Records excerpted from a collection

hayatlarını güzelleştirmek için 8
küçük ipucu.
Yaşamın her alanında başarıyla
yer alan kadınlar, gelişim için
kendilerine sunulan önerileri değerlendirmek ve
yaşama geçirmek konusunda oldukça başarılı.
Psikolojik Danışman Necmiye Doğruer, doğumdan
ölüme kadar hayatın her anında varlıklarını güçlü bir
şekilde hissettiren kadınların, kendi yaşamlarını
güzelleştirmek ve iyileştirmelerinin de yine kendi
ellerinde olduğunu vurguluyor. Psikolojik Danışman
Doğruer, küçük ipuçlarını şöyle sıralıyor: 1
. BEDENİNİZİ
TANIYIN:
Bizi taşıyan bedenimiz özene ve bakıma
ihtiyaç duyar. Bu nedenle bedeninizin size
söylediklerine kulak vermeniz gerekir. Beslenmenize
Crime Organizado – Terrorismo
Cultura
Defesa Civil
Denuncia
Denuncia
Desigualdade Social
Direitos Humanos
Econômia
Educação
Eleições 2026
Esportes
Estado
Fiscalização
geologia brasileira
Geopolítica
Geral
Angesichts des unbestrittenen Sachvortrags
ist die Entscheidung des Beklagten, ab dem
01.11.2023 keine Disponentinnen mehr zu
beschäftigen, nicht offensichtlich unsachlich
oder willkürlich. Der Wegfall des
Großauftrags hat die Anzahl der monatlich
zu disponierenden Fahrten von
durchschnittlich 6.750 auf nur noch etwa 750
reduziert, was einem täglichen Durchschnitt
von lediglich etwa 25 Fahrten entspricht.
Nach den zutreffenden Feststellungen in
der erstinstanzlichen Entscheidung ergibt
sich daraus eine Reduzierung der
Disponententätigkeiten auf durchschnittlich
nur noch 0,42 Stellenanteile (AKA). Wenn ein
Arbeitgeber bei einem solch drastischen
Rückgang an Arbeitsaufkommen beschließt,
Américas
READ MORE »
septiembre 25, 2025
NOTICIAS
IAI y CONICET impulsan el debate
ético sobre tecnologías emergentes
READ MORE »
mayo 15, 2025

## Task requirements
Search the data for "güzelleştirmek". Copy every line that has it.

## Result of the exercise
hayatlarını güzelleştirmek için 8
güzelleştirmek ve iyileştirmelerinin de yine kendi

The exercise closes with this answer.